Thanks so much for all of your answers! Don't get me wrong I would be THRILED for a little girl, but not sure I would know what to do with her after a total boys, boy :haha: The first time around my husband got so offended by me preferring a daughter, I look back and want to smack myself, cause he was my first baby, it shouldn't of mattered as much, as to say if I already had all boys and had one last shot for a daughter, I still had many chances. I feel as though my husband has put me off on having a daughter honestly. We just started ttc baby number 2, and he is constantly like I hope its a girl, or only if it's a girl, if it's a girl she's going to be totally spoiled blah blah blah, I fear he will just forget about our son, and that's not what I want at all. But as a mom to just one, and loving him so much, im finding it hard to even think about being able to love someone as much as I love him, but I know when the time comes I will! My mom is great. She did have a boy first and REALLY wanted girl, she got double blessed with me and my twin sister. But my whole pregnancy she knew I wanted a girl and she kept saying that a boy would be nice, so I knew someone was not disappointed. She don't care what sex baby I have. My friend was really unsupported, she loves him to pieces but in my pregnancy she was always like too bad he's not a girl.....if he was a girl I would be spoiling her to pieces with all this stuff. My husbands grandma was bugging me for a great grand daughter 2 weeks after having haiden! I just keep saying to myself, my son is NOT second best! I guess next time around I will feel okay with either.If I have another boy, theres someone for haiden to be rough and tough and be boys together. If it's a girl, I get a whole new experience. I do have most boy clothes, but I was smart and got all crib beddings, swings, bouncer, walkers, strollers, carseat, EVERYTHING gender neutral.


----------



## tinkerbelle93

I know what you mean, even though I would love a little girl next (and my OH would like a girl next, so I'm sort of hoping for his sake as well) after having a boy and realising how amazing they are I wouldn't be that dissapointed. 

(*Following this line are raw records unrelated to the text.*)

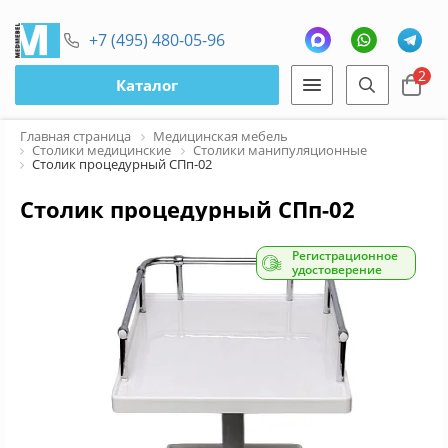
+7 (495) 480-05-96
2
Каталог
Главная страница
Медицинская мебель
Столики медицинские
Столики манипуляционные
Столик процедурный СПп-02
Столик процедурный СПп-02
Регистрационное
удостоверение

But I can see how people really get their hearts set on a girl after one or two boys. I think people just want the change.. being able to choose a girls name for a change, being able to shop in BOTH sections of the clothes shop, being able to decorate a nursery pink instead of blue maybe.. plus I think a lot of women have ideas in their head about how a relationship with a daughter may be different to a son. I think a lot of women envision a whole 'friendship' mother-daughter bond, shopping together, phone conversations, being mother of the bride etc. which they feel you wouldn't get with a son. While I think having a daughter definitely doesn't guarantee any of that I can see how people view there being different relationship dynamics between sons and daughters. xx


----------



## jenniferttc1

I have to admit, while I think me and my son can have a great bond, and friendship and be close, some womens views I've read on here with MIL's frighten me If I don't have a girl! I just want a sweet DIL that will allow me to be there, and see me as part of the family, as I would see her as part of our family.I also hope not to be a bitchy MIL :rofl:


----------



## Nathyrra

I actually think today's society favours girls. You only have to go into any toy shop or clothes store and see the mass of favouritism towards girls items. I find it annoying. But think in a way it's subliminal, programming us to prefer girls.

I have wondered for along time why I wanted girls. I guess in the end, I just wanted to go against the grain in our family. Our family has a very high population of boys. My sons generation actually has no girls. I think for me, I just wanted to be different. I'm like that in other aspects of my life to, I never follow crowds or fads. I guess I just wanted something different and special. When I found out I was having my first boy I think I thought I was conforming to all the other members of my family and felt a bit disheartened. Odd I know. I think if my family had multiple girls, I would prolly favour boys.

As for having boys.. I adore them! They adore me, I'm like the queen bee and it's awesome. In a way there's something very special about being the only female in a unit of boys.


----------



## Rhi_Rhi1

^^^ yeah being the only one that puts the seat down... hahahahah :)


----------



## Guppy051708

^:rofl:


----------



## jenniferttc1

Nathyrra said:


> I actually think today's society favours girls. You only have to go into any toy shop or clothes store and see the mass of favouritism towards girls items. I find it annoying. But think in a way it's subliminal, programming us to prefer girls.
> 
> I have wondered for along time why I wanted girls. I guess in the end, I just wanted to go against the grain in our family. Our family has a very high population of boys. My sons generation actually has no girls. I think for me, I just wanted to be different. I'm like that in other aspects of my life to, I never follow crowds or fads. I guess I just wanted something different and special. When I found out I was having my first boy I think I thought I was conforming to all the other members of my family and felt a bit disheartened. Odd I know. I think if my family had multiple girls, I would prolly favour boys.
> 
> As for having boys.. I adore them! They adore me, I'm like the queen bee and it's awesome. In a way there's something very special about being the only female in a unit of boys.

I get that, more than most women do. My husbands family is all boys from a male blooded family member. There was 1 girl 50 years ago from my husbands, grandpa's twin brother. She married a guy (Not from a male blood of course) and had a daughter and son, her son has had 4 girls now, no boys, but all those girls came from a guy not from the same male family. There are about 24 male men, and little boys in the family and not a single girl, not one! The only reason I would be super thrilled for a daughter was to say I broke that! Lol and honestly I think that's why my husband want's a daughter. I'm not fused. I came from a family of all girls, were prissy,drama, and hormonal. We have 1 boy every generation so far, but im sure I will break that with a house full of boys. I can't help it, but I think nothing is sweeter than a mother a house full of her boys! We are still the princess of our husbands eyes :) I might be weird, but I love the little boys clothes, toys, and tough personalitly. I'm a girly girl, and he balances me out well :cloud9: My family adores boys, maybe cause we don't have many. my grandma was 1 of 4 girls, my grandpa had 3 sisters, my grandma had 3 girls, 1 boy. My uncle had 3 girls, my aunt 2 girls, mymom 2 girls and 1 boy. My cousin has a girl and I have the only boy. He seems to get a lot of the attention, so maybe that's why it doesn't bother me and I feel special having a boy.


----------